Dataset records:

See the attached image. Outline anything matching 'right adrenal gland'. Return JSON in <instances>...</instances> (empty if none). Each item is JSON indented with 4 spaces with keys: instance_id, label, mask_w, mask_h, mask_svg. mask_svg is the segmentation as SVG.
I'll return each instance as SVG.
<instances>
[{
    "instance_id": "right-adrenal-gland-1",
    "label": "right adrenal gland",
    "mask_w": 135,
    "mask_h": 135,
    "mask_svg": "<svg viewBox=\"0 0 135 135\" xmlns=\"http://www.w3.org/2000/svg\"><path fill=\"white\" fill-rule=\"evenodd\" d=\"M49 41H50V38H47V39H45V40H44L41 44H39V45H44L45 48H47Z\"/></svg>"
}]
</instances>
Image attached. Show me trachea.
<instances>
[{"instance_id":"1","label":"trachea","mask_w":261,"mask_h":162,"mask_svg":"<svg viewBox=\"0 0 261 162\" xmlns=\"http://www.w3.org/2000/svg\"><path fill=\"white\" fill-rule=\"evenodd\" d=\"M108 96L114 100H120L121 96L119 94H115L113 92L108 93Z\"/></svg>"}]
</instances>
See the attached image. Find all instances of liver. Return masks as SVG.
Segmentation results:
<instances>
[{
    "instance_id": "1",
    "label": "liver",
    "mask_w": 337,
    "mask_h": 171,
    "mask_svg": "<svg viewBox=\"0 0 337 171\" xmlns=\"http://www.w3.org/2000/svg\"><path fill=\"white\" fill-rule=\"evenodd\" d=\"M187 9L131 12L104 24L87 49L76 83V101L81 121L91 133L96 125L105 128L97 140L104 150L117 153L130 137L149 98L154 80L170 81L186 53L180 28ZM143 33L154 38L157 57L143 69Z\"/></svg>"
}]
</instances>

Task:
Word for word, repeat each entry shown above.

Output:
See the attached image. Outline anything matching 'right adrenal gland'. Return JSON in <instances>...</instances> (empty if none). Each item is JSON indented with 4 spaces with keys: instance_id, label, mask_w, mask_h, mask_svg. mask_svg is the segmentation as SVG.
I'll return each instance as SVG.
<instances>
[{
    "instance_id": "right-adrenal-gland-1",
    "label": "right adrenal gland",
    "mask_w": 135,
    "mask_h": 135,
    "mask_svg": "<svg viewBox=\"0 0 135 135\" xmlns=\"http://www.w3.org/2000/svg\"><path fill=\"white\" fill-rule=\"evenodd\" d=\"M49 41H50V38H47V39H45V40H44L41 44H39V45H44L45 48H47Z\"/></svg>"
}]
</instances>
Image attached. Show me trachea.
<instances>
[{"instance_id":"1","label":"trachea","mask_w":261,"mask_h":162,"mask_svg":"<svg viewBox=\"0 0 261 162\" xmlns=\"http://www.w3.org/2000/svg\"><path fill=\"white\" fill-rule=\"evenodd\" d=\"M108 96L114 100H120L121 96L119 94H115L113 92L108 93Z\"/></svg>"}]
</instances>
See the attached image. Find all instances of liver. Return masks as SVG.
Segmentation results:
<instances>
[{
    "instance_id": "1",
    "label": "liver",
    "mask_w": 337,
    "mask_h": 171,
    "mask_svg": "<svg viewBox=\"0 0 337 171\" xmlns=\"http://www.w3.org/2000/svg\"><path fill=\"white\" fill-rule=\"evenodd\" d=\"M187 9L131 12L104 24L87 49L76 83V101L81 121L91 133L96 125L105 128L97 140L104 150L117 153L130 137L149 98L154 80L170 81L186 53L180 28ZM143 33L154 38L157 57L143 69Z\"/></svg>"
}]
</instances>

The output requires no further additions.